---------- EXERCISE MATERIAL

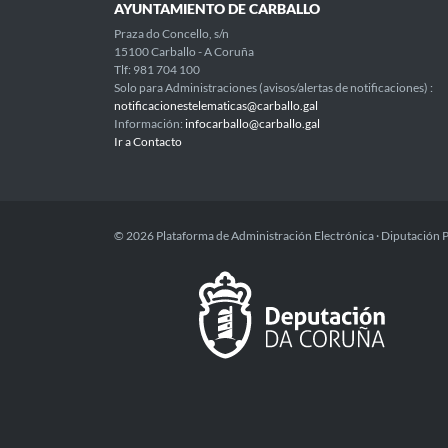
AYUNTAMIENTO DE CARBALLO
Praza do Concello, s/n
15100 Carballo - A Coruña
Tlf: 981 704 100
Solo para Administraciones (avisos/alertas de notificaciones) :
notificacionestelematicas@carballo.gal
Información:
infocarballo@carballo.gal
Ir a Contacto
© 2026 Plataforma de Administración Electrónica · Diputación 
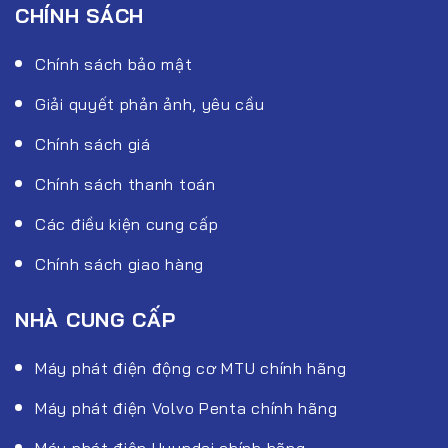
CHÍNH SÁCH
Chính sách bảo mật
Giải quyết phản ảnh, yêu cầu
Chính sách giá
Chính sách thanh toán
Các điều kiện cung cấp
Chính sách giao hàng
NHÀ CUNG CẤP
Máy phát điện động cơ MTU chính hãng
Máy phát điện Volvo Penta chính hãng
Máy phát điện Hyundai chính hãng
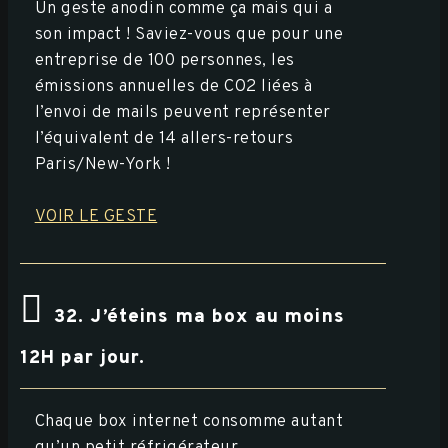
Un geste anodin comme ça mais qui a
son impact ! Saviez-vous que pour une
entreprise de 100 personnes, les
émissions annuelles de CO2 liées à
l’envoi de mails peuvent représenter
l’équivalent de 14 allers-retours
Paris/New-York !
VOIR LE GESTE
32. J’éteins ma box au moins
12H par jour.
Chaque box internet consomme autant
qu’un petit réfrigérateur.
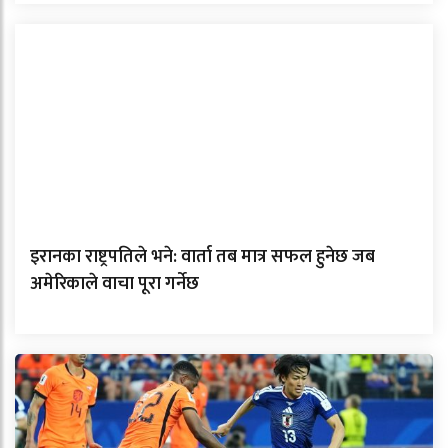
इरानका राष्ट्रपतिले भने: वार्ता तब मात्र सफल हुनेछ जब
अमेरिकाले वाचा पूरा गर्नेछ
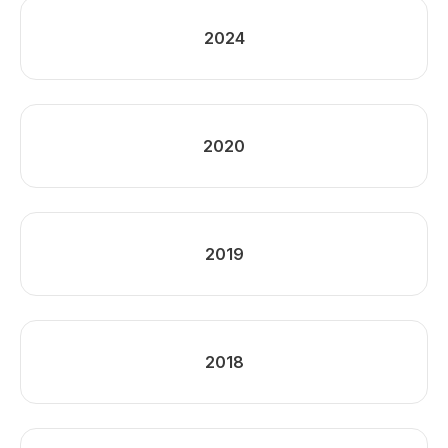
2024
2020
2019
2018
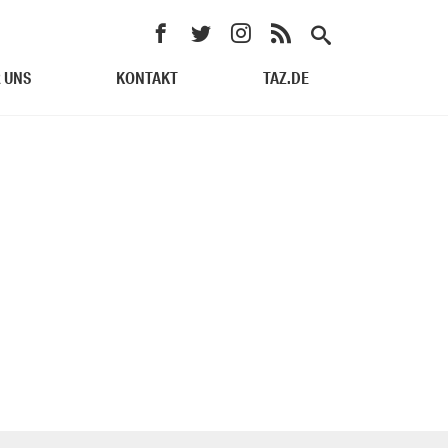
 UNS
KONTAKT
TAZ.DE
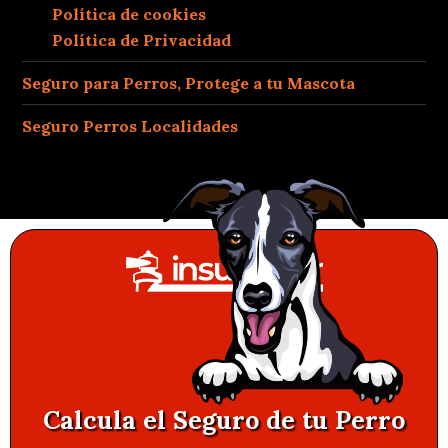
Política de cookies
Política de Privacidad
Seguro para Perros, Protege a tu Mascota
Seguro Perros Localidades
Calcula el Seguro de tu Perro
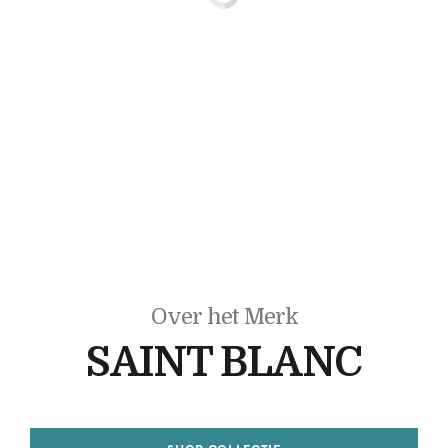
Over het Merk
SAINT BLANC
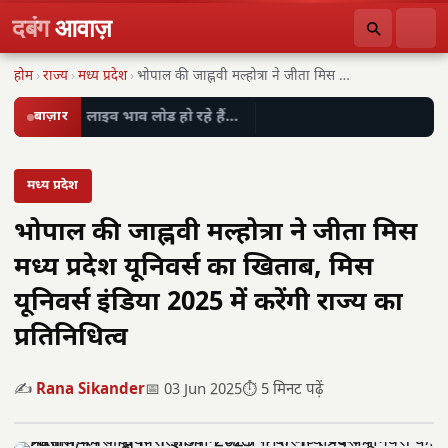
दबंग
आवाज़
होम
›
राज्य
›
मध्य प्रदेश
›
भोपाल की जाह्नवी मल्होत्रा ने जीता मिस मध्य…
बाज़ार
लाइव भाव लोड हो रहे हैं…
मध्य प्रदेश
भोपाल की जाह्नवी मल्होत्रा ने जीता मिस
मध्य प्रदेश यूनिवर्स का खिताब, मिस
यूनिवर्स इंडिया 2025 में करेंगी राज्य का
प्रतिनिधित्व
✍️
Rana Sikander
📅 03 Jun 2025
⏱️ 5 मिनट पढ़ें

--------------------

__REQUIRED WORK__.
Without any pictures, output the entries above exactly as they appear.

__EXERCISE SOLUTION__.
AYUNTAMIENTO DE CARBALLO
Praza do Concello, s/n
15100 Carballo - A Coruña
Tlf: 981 704 100
Solo para Administraciones (avisos/alertas de notificaciones) :
notificacionestelematicas@carballo.gal
Información:
infocarballo@carballo.gal
Ir a Contacto
© 2026 Plataforma de Administración Electrónica · Diputación 
CHÍNH SÁCH
Chính sách bảo mật
Giải quyết phản ảnh, yêu cầu
Chính sách giá
Chính sách thanh toán
Các điều kiện cung cấp
Chính sách giao hàng
NHÀ CUNG CẤP
Máy phát điện động cơ MTU chính hãng
Máy phát điện Volvo Penta chính hãng
Máy phát điện Hyundai chính hãng
Un geste anodin comme ça mais qui a
son impact ! Saviez-vous que pour une
entreprise de 100 personnes, les
émissions annuelles de CO2 liées à
l’envoi de mails peuvent représenter
l’équivalent de 14 allers-retours
Paris/New-York !
VOIR LE GESTE
32. J’éteins ma box au moins
12H par jour.
Chaque box internet consomme autant
qu’un petit réfrigérateur.
इरानका राष्ट्रपतिले भने: वार्ता तब मात्र सफल हुनेछ जब
अमेरिकाले वाचा पूरा गर्नेछ
2024
2020
2019
2018
 UNS
KONTAKT
TAZ.DE
Política de cookies
Política de Privacidad
Seguro para Perros, Protege a tu Mascota
Seguro Perros Localidades
Calcula el Seguro de tu Perro
Over het Merk
SAINT BLANC
दबंग
आवाज़
होम
›
राज्य
›
मध्य प्रदेश
›
भोपाल की जाह्नवी मल्होत्रा ने जीता मिस मध्य…
बाज़ार
लाइव भाव लोड हो रहे हैं…
मध्य प्रदेश
भोपाल की जाह्नवी मल्होत्रा ने जीता मिस
मध्य प्रदेश यूनिवर्स का खिताब, मिस
यूनिवर्स इंडिया 2025 में करेंगी राज्य का
प्रतिनिधित्व
✍️
Rana Sikander
📅 03 Jun 2025
⏱️ 5 मिनट पढ़ें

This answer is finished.